No contexto científico atual pode-se dizer que a mulher foi programada para liberar um coquetel de hormônios do amor quando está em trabalho de parto. Mas hoje, a maioria das mulheres tem seus bebês sem depender da liberação desse coquetel de hormônios, muitas por fazerem cesárea e, entre as que dão a luz por parto vaginal, por não poderem facilmente liberar os hormônios em ambientes inapropriados.
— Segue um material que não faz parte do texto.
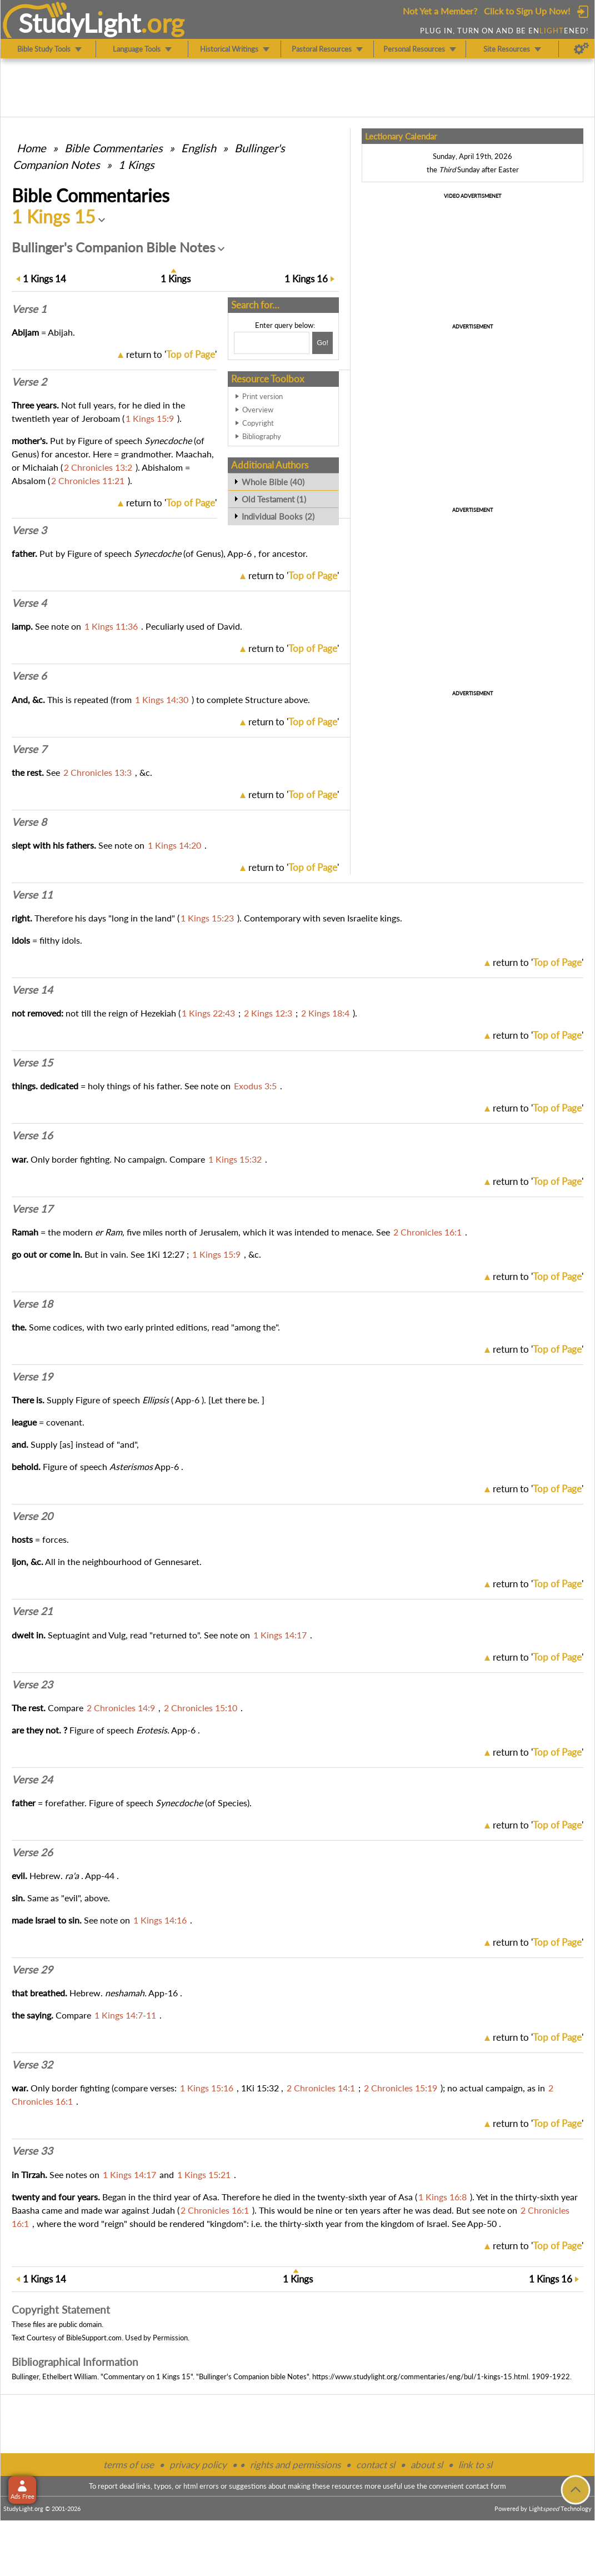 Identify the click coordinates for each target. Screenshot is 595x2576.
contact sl (375, 2464)
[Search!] (322, 343)
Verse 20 (32, 1516)
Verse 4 (29, 603)
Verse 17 (32, 1209)
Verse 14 (32, 990)
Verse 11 (32, 895)
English (198, 148)
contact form (486, 2486)
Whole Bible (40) (273, 482)
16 (306, 279)
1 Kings (136, 164)
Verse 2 (29, 382)
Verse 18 (32, 1304)
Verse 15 (32, 1063)
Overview (257, 409)
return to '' (171, 354)
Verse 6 (29, 676)
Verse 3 (29, 530)
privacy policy (198, 2464)
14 (44, 279)
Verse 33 (32, 2151)
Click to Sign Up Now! (527, 11)
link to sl (475, 2464)
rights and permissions (295, 2464)
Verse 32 (32, 2065)
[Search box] (271, 343)
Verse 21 (32, 1611)
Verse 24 (32, 1779)
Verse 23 (32, 1684)
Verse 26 (32, 1852)
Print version (262, 396)
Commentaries (113, 148)
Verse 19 (32, 1377)
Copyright (258, 422)
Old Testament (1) (274, 499)
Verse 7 (29, 749)
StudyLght (79, 22)
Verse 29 (32, 1970)
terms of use (128, 2464)
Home (31, 148)
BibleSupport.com (94, 2337)
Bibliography (261, 436)
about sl (427, 2464)
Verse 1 (29, 309)
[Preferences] (581, 49)
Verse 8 (29, 822)
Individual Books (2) (278, 516)
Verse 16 (32, 1135) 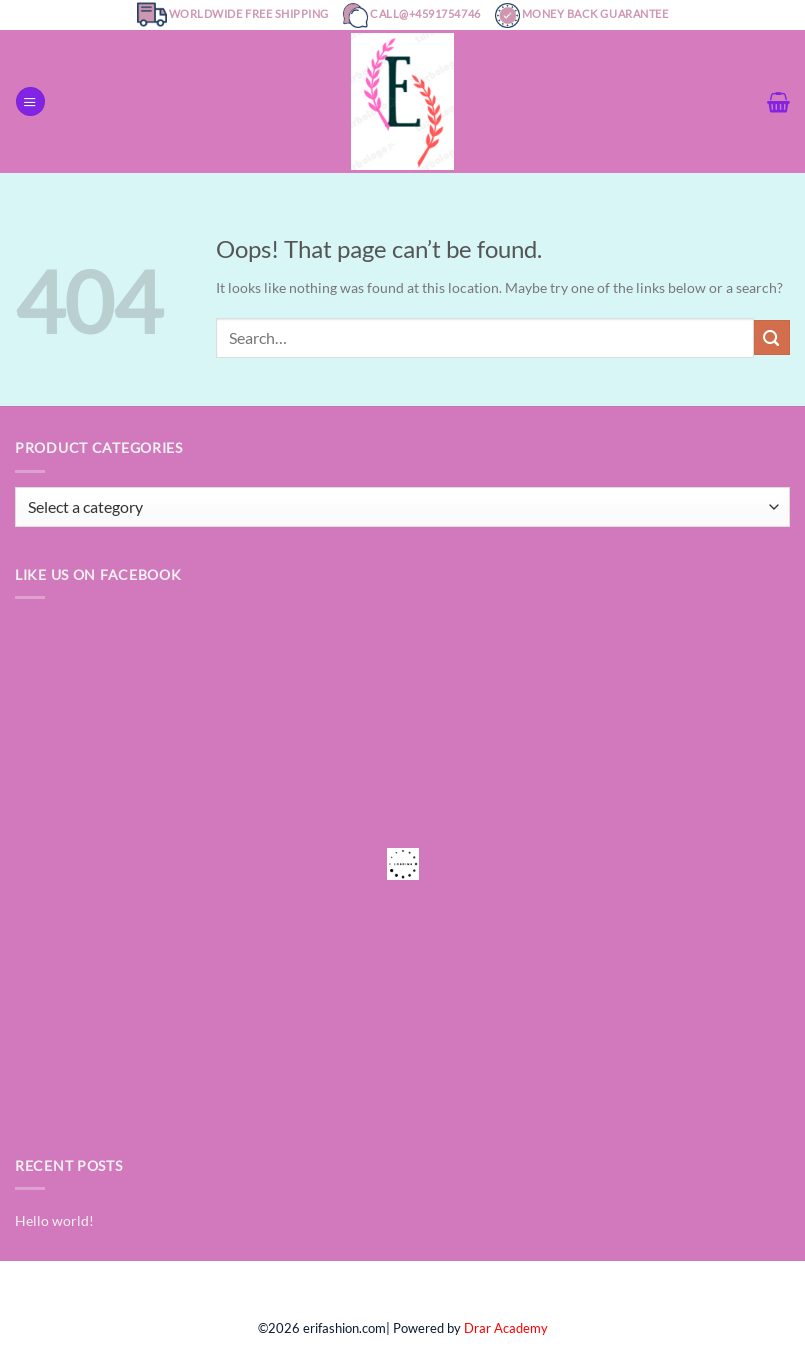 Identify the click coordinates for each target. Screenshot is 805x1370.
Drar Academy (506, 1328)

E como não conseguem liberar facilmente os hormônios naturais, precisam de medicamentos que os substituem: precisam de ocitocina sintética no soro, precisam da analgesia peridural para substituir as endorfinas, precisam de medicamentos para eliminar a placenta. Tudo isso bloqueia a liberação dos hormônios naturais.

Estamos em um momento hoje em que o número de mulheres que dão a luz e que eliminam os hormônios naturais do amor está tendendo a zero. Isso é uma situação sem precedentes. Os seres humanos são tão inteligentes e tão espertos, devido ao seu neocórtex, que conseguiram tornar os hormônios do amor em hormônios inúteis. Precisamos levantar questões sobre isso em termos da nossa civilização, não agora, não para esse bebê ou essa mulher, mas o que vai acontecer daqui a três ou quatro gerações se continuarmos nessa direção? Se fizermos a pergunta dessa forma e percebendo que precisamos redescobrir as necessidades básicas da mulher em trabalho de parto e do bebê recém-nascido e atender às regras básicas e simples, podemos dizer que a prioridade hoje não é humanizar o parto. A prioridade hoje é mamiferizar o parto.